息を止めるという行為は、身体(脳)にとって「酸欠リスク=緊急事態」を意味します。

すると自律神経のうち、闘争や逃走を司る「交感神経」が一気に優位になります。生存本能として、目の前の危機に対処するため感覚が「一点集中(あるいは内向き)」になり、周囲の微細な環境変化(鳥の声や花の香りなど、命に関わらない情報)をシャットアウトしてしまうのです。

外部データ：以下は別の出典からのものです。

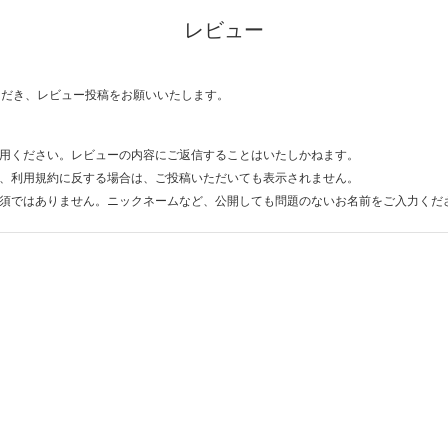
レビュー
ただき、レビュー投稿をお願いいたします。
用ください。レビューの内容にご返信することはいたしかねます。
、利用規約に反する場合は、ご投稿いただいても表示されません。
須ではありません。ニックネームなど、公開しても問題のないお名前をご入力くだ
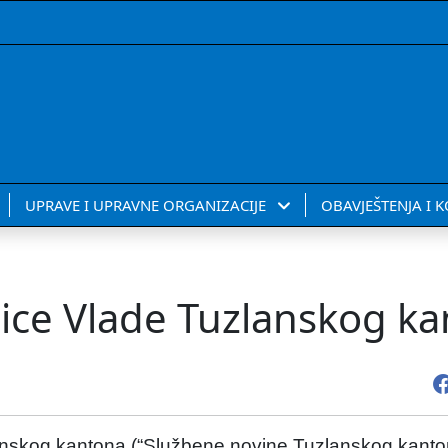
UPRAVE I UPRAVNE ORGANIZACIJE
OBAVJEŠTENJA I 
nice Vlade Tuzlanskog k
nskog kantona (“Službene novine Tuzlanskog kantona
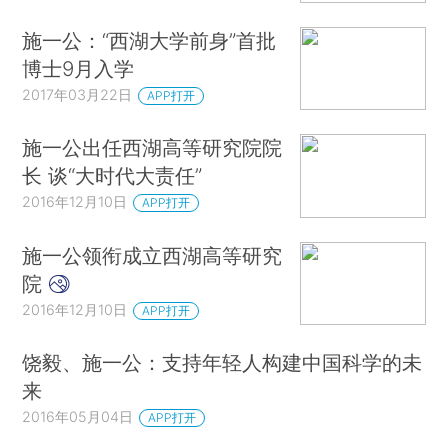
施一公：“西湖大学前身”首批
博士9月入学
2017年03月22日
APP打开
施一公出任西湖高等研究院院
长 谈“大时代大责任”
2016年12月10日
APP打开
施一公领衔成立西湖高等研究
院
2016年12月10日
APP打开
饶毅、施一公：支持年轻人构建中国科学的未
来
2016年05月04日
APP打开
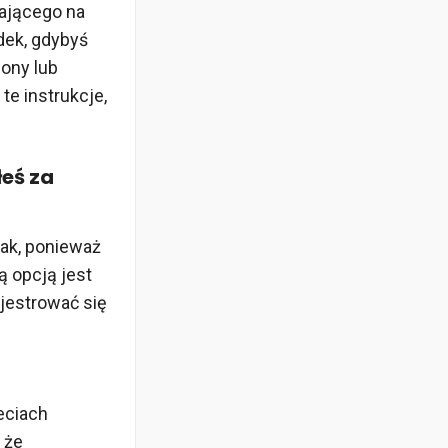
gającego na
dek, gdybyś
iony lub
te instrukcje,
łeś za
tak, ponieważ
ą opcją jest
jestrować się
eciach
 że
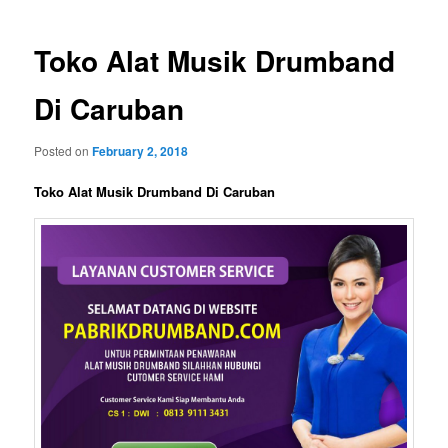
Toko Alat Musik Drumband
Di Caruban
Posted on
February 2, 2018
Toko Alat Musik Drumband Di Caruban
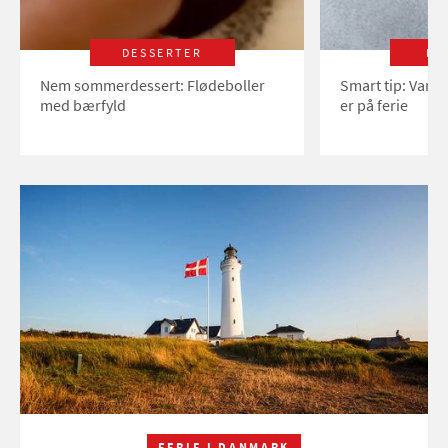
DESSERTER
LI
Nem sommerdessert: Flødeboller
Smart tip: Vand
med bærfyld
er på ferie
FERIE I DANMARK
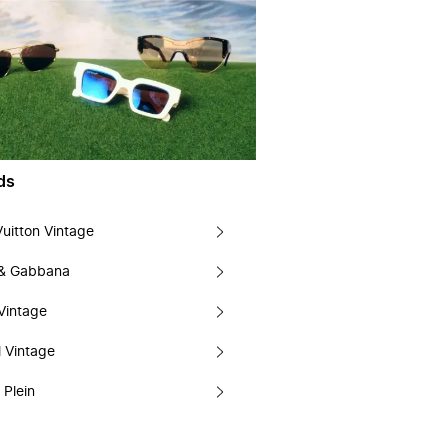
ds
Vuitton Vintage
 & Gabbana
Vintage
 Vintage
 Plein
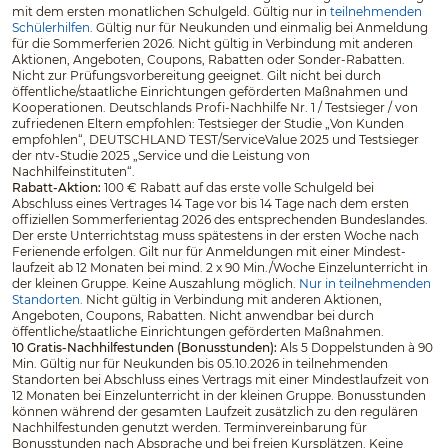
mit dem ersten monatlichen Schulgeld. Gültig nur in
teilnehmenden
Schülerhilfen
. Gültig nur für Neukunden und einmalig bei Anmeldung
für die Sommerferien 2026. Nicht gültig in Verbindung mit anderen
Aktionen, Angeboten, Coupons, Rabatten oder Sonder-Rabatten.
Nicht zur Prüfungsvorbereitung geeignet. Gilt nicht bei durch
öffentliche/staatliche Einrichtungen geförderten Maßnahmen und
Kooperationen. Deutschlands Profi-Nachhilfe Nr. 1 / Testsieger / von
zufriedenen Eltern empfohlen: Testsieger der Studie „Von Kunden
empfohlen“, DEUTSCHLAND TEST/ServiceValue 2025 und Testsieger
der ntv-Studie 2025 „Service und die Leistung von
Nachhilfeinstituten“.
Rabatt-Aktion:
100 € Rabatt auf das erste volle Schulgeld bei
Abschluss eines Vertrages 14 Tage vor bis 14 Tage nach dem ersten
offiziellen Sommerferientag 2026 des entsprechenden Bundeslandes.
Der erste Unterrichtstag muss spätestens in der ersten Woche nach
Ferienende erfolgen. Gilt nur für Anmeldungen mit einer Mindest­
laufzeit ab 12 Monaten bei mind. 2 x 90 Min./Woche Einzelunterricht in
der kleinen Gruppe. Keine Auszahlung möglich.
Nur in teilnehmenden
Standorten.
Nicht gültig in Verbindung mit anderen Aktionen,
Angeboten, Coupons, Rabatten. Nicht anwendbar bei durch
öffentliche/staatliche Einrichtungen geförderten Maßnahmen.
10 Gratis-Nachhilfestunden (Bonusstunden):
Als 5 Doppelstunden à 90
Min. Gültig nur für Neukunden bis 05.10.2026 in teilnehmenden
Standorten bei Abschluss eines Vertrags mit einer Mindestlaufzeit von
12 Monaten bei Einzelunterricht in der kleinen Gruppe. Bonusstunden
können während der gesamten Laufzeit zusätzlich zu den regulären
Nachhilfestunden genutzt werden. Terminvereinbarung für
Bonusstunden nach Absprache und bei freien Kursplätzen. Keine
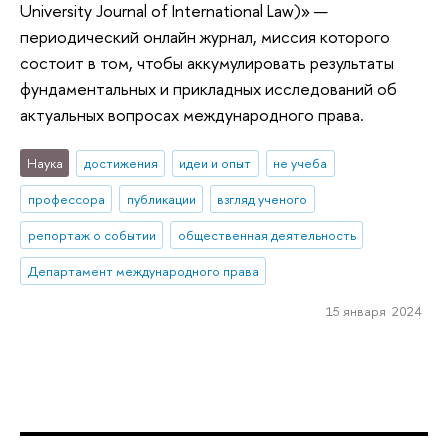
University Journal of International Law)» —
периодический онлайн журнал, миссия которого
состоит в том, чтобы аккумулировать результаты
фундаментальных и прикладных исследований об
актуальных вопросах международного права.
Наука
достижения
идеи и опыт
не учеба
профессора
публикации
взгляд ученого
репортаж о событии
общественная деятельность
Департамент международного права
15 января 2024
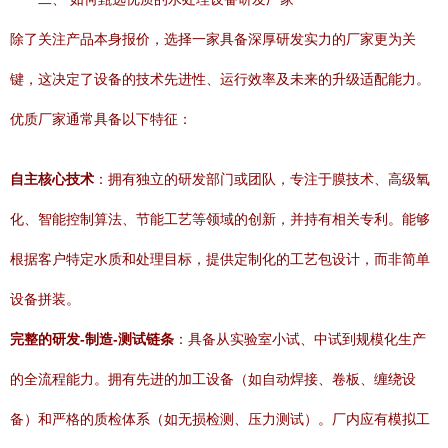
除了关注产品本身报价，选择一家具备深厚研发实力的厂家更为关
键，这决定了设备的技术先进性、运行效率及未来的升级适配能力。
优质厂家通常具备以下特征：
自主核心技术
：拥有独立的研发部门或团队，专注于膜技术、高级氧
化、智能控制算法、节能工艺等领域的创新，并持有相关专利。能够
根据客户特定水质和处理目标，提供定制化的工艺包设计，而非简单
设备拼装。
完整的研发-制造-测试链条
：具备从实验室小试、中试到规模化生产
的全流程能力。拥有先进的加工设备（如自动焊接、卷板、缠绕设
备）和严格的质检体系（如无损检测、压力测试）。厂内应有模拟工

逆に、ゆったりとした深い呼吸(特に吐く息)は「副交感神経」を優位にし、脳に「ここは安全だよ」と伝えます。身体の過緊張が解けることで、全身のセンサー(五感)が外に向かって大きく開かれるわけです。

◆ワクワクのおすそわけ:答えのない挑戦

ちなみに、この号の隅っこのコラムで、こんな告白をしています。

理科の実験や観察が好きじゃなくて、「早く答えを教えてくれればいいのに」って思ってた、冷めた子供でした。そんな私が突如閃いたこと。「答えのないことをしよう!」

家事も、人との交流も、健康も、ピラティスも、答えのないことだらけ(笑)。毎日が挑戦です!

理屈っぽく機能解剖の「答え(理由)」を探したがる私(管理人)とは対照的ですが(笑)、人間の身体に「絶対の正解」がないのは事実です。

緊張しやすい4月。もし肩に力が入っているなと感じたら、まずは大きく息を吐いて、五感を開いてみてくださいね。